:: EXERCISE ::
Filter these entries down to the lines that hold the word "Hort", and show each of them.
========
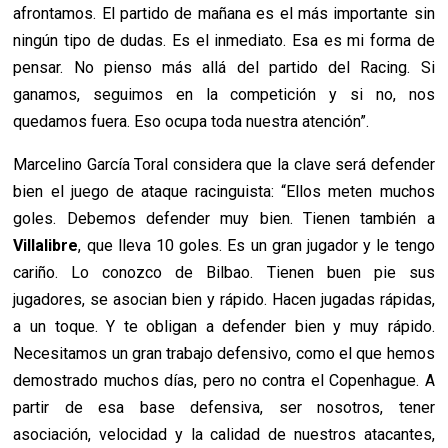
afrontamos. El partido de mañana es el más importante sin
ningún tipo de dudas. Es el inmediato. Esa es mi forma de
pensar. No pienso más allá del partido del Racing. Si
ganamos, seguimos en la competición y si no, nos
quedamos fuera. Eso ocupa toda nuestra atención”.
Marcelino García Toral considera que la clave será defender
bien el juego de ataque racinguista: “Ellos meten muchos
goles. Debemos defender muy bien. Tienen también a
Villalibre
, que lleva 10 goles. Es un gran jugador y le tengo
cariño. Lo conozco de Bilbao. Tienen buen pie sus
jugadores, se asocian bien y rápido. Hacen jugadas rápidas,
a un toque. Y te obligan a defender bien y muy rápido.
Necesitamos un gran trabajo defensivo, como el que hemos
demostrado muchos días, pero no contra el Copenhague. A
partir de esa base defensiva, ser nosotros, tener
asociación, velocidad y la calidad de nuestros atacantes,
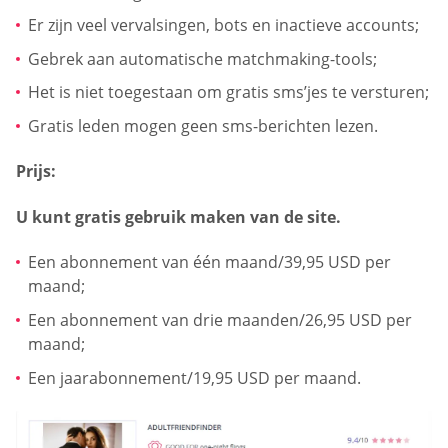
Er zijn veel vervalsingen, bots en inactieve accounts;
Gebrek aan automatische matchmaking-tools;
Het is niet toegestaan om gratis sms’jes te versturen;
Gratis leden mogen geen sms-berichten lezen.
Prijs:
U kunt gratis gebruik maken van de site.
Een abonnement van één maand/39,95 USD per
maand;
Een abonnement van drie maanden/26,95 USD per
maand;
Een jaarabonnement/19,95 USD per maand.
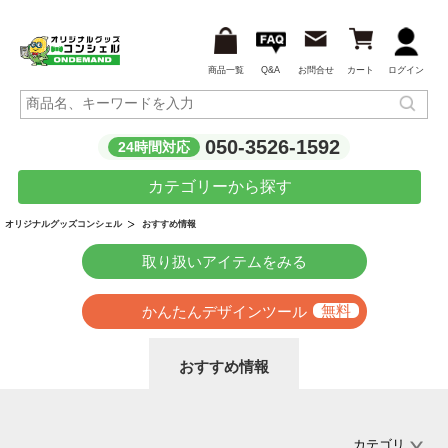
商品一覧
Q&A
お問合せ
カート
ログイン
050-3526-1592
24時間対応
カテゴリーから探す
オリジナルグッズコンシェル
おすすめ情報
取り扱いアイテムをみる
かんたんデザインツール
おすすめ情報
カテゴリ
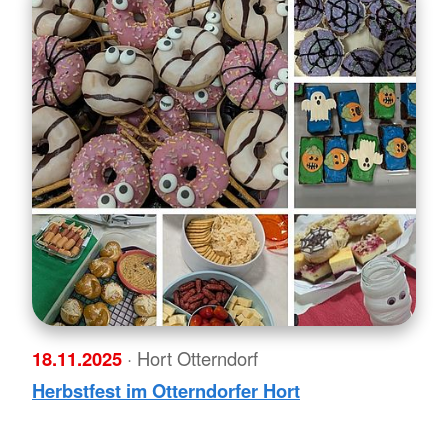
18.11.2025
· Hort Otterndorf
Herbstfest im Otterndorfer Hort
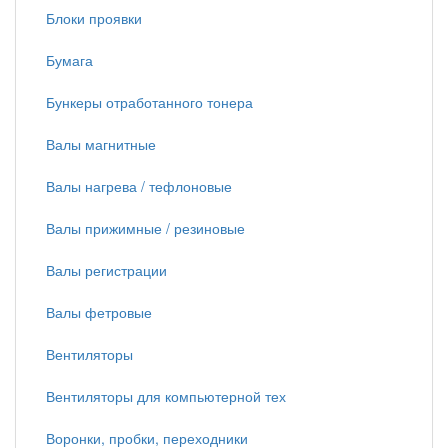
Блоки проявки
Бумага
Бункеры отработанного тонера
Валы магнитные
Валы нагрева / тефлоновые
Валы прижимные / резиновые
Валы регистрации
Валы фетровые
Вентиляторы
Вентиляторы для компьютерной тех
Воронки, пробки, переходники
========
:: OUTPUT OF THE TASK ::
· Hort Otterndorf
Herbstfest im Otterndorfer Hort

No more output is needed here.